Como visto na Chacina da Gamboa, que tirou a vida dos jovens Alexandre Santos dos Reis, Cleverson Guimarães e Patrick Souza Sapucaia, na madrugada do dia 01 de março, em Salvador, durante o Carnaval. Testemunhas relataram que os policiais chegaram na comunidade atirando para cima e falando para que eles fossem “até a mídia”. Chama atenção o fato de que um dos jovens havia sido torturado no ano anterior pelo mesmo policial que participou da operação. O bairro da Gamboa sofre constantes pressões e violências por conta do racismo ambiental, das ações violentas da polícia e da especulação imobiliária – já que a comunidade pesqueira está em um espaço vizinho a grandes empreendimentos imobiliários e com vista para a Baía de Todos os Santos.

A Bahia tem o segundo maior índice de chacinas em dinâmicas ocorridas em ações policiais, com 15 vítimas fatais, ficando atrás apenas do estado do Rio de Janeiro. Dentre essas 15 vítimas, 13 foram do sexo masculino e 5 foram pessoas negras.

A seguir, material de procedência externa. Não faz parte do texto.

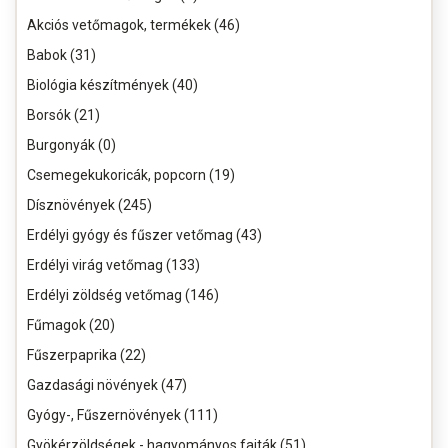
Akciós vetőmagok, termékek (46)
Babok (31)
Biológia készítmények (40)
Borsók (21)
Burgonyák (0)
Csemegekukoricák, popcorn (19)
Dísznövények (245)
Erdélyi gyógy és fűszer vetőmag (43)
Erdélyi virág vetőmag (133)
Erdélyi zöldség vetőmag (146)
Fűmagok (20)
Fűszerpaprika (22)
Gazdasági növények (47)
Gyógy-, Fűszernövények (111)
Gyökérzöldségek - hagyományos fajták (51)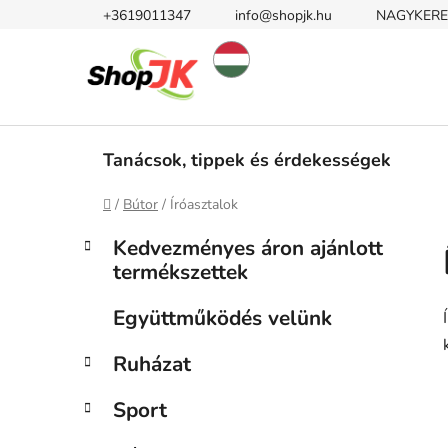
Ugrás
+3619011347
info@shopjk.hu
NAGYKERE
a
fő
tartalomhoz
Tanácsok, tippek és érdekességek
Kezdőlap
/
Bútor
/
Íróasztalok
O
K
Kategóriák
Kedvezményes áron ajánlott
a
átugrása
l
termékszettek
t
d
e
a
Együttműködés velünk
g
l
ó
Ruházat
s
r
i
ó
Sport
á
p
k
a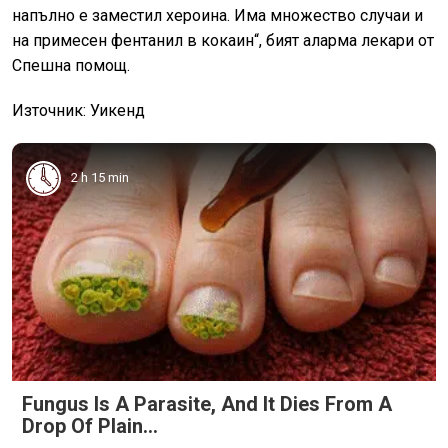
напълно е заместил хероина. Има множество случаи и
на примесен фентанил в кокаин“, бият аларма лекари от
Спешна помощ.
Източник: Уикенд
2 h 15 min
Fungus Is A Parasite, And It Dies From A
Drop Of Plain...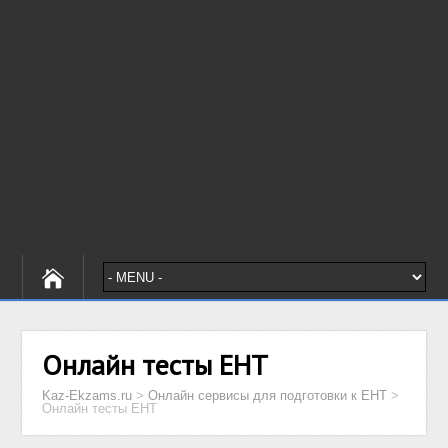
Онлайн тесты ЕНТ
Kaz-Ekzams.ru
>
Онлайн сервисы для подготовки к ЕНТ
>
Онлайн тесты ЕНТ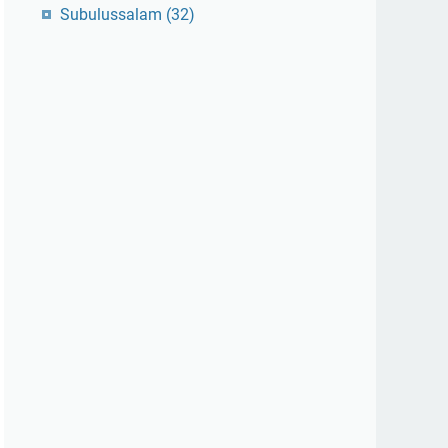
Subulussalam
(32)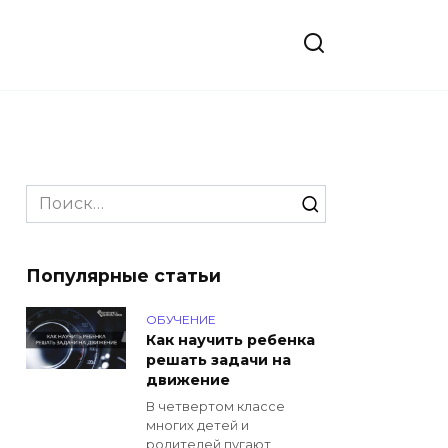
Search
for:
Популярные статьи
ОБУЧЕНИЕ
Как научить ребенка
решать задачи на
движение
В четвертом классе
многих детей и
родителей пугают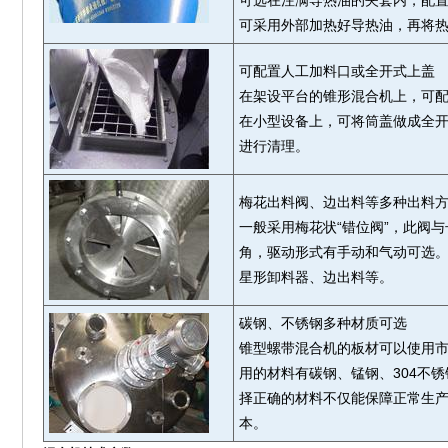
可选在注满导热油的夹套内，配
可采用外部加热好导热油，再将
可配置人工加料口或全开式上盖
在架设平台的锥形混合机上，可
在小型设备上，可将筒盖做成全
进行清理。
梅花出料阀、边出料等多种出料
一般采用梅花状“错位阀”，此阀
角，驱动形式有手动和气动可选
星形卸料器、边出料等。
碳钢、不锈钢多种材质可选
锥型螺带混合机的板材可以使用
用的材料有碳钢、锰钢、304不锈
择正确的材料不仅能保障正常生
本。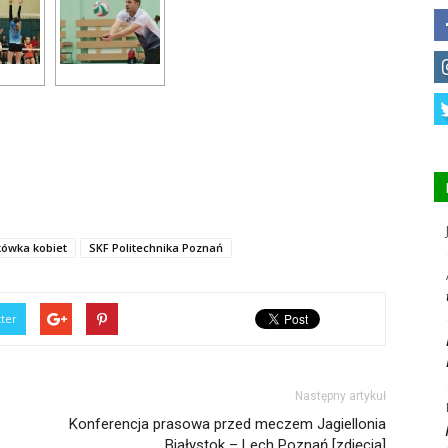
kówka kobiet
SKF Politechnika Poznań
tter
Następny artykuł
Konferencja prasowa przed meczem Jagiellonia
Białystok – Lech Poznań [zdjęcia]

As comunidades negras estão em risco constante e são alvos de autoridades, como do governador do estado da Bahia, Rui Costa (PT), que após a morte de três policiais militares em Salvador, no bairro de Águas Claras, em maio deste ano, autorizou o uso de “força máxima” de segurança. Dessa forma, a polícia intensificou o policiamento na região em busca dos suspeitos de envolvimento no caso. Desde o início da operação, que perdurou uma semana, quatro homens considerados suspeitos morreram.

Segundo o monitoramento da Rede de Observatórios, a Bahia é o segundo estado do Nordeste com mais agentes de segurança vitimizados: mais de 30 profissionais de segurança baianos sofreram violência entre agosto de 2021 e julho de 2022. As mortes dos policiais militares expressam também o fracasso da atual política de Segurança Pública adotada no estado. O estado lidera a estatística de mortes em ações de policiamento no Nordeste: foram 55 mortes registradas e 10 feridos. Estamos diante de um quadro que aponta os policiais como executores legitimados pelo Estado.

Onde a repreensão ao tráfico de drogas continua sendo a principal justificativa para agir, ocorreram 279 ações diretas. Dentre os estados monitorados pela Rede de Observatórios, a Bahia é o estado que possui a segunda maior quantidade de apreensão de maconha em ações de policiamento, em torno de 244, que equivalem a 15% do total de drogas apreendidas no local.

No mesmo período, a Polícia Militar se destaca como a principal força envolvida nas 1.094 ações de policiamento, estando presente em 623 dessas ações. A Polícia Civil é a segunda mais presente, estando em 405 ações, e a Polícia Rodoviária Federal em 123 ações.

Esses dados dão indícios de que a chamada “guerra às drogas” nada mais é do que uma guerra a determinados corpos, sujeitos e territórios. A cobertura dos meios de comunicação hegemônicos distingue, sem dar nomes, os territórios que serão criminalizados dos territórios que devem ser considerados intocáveis.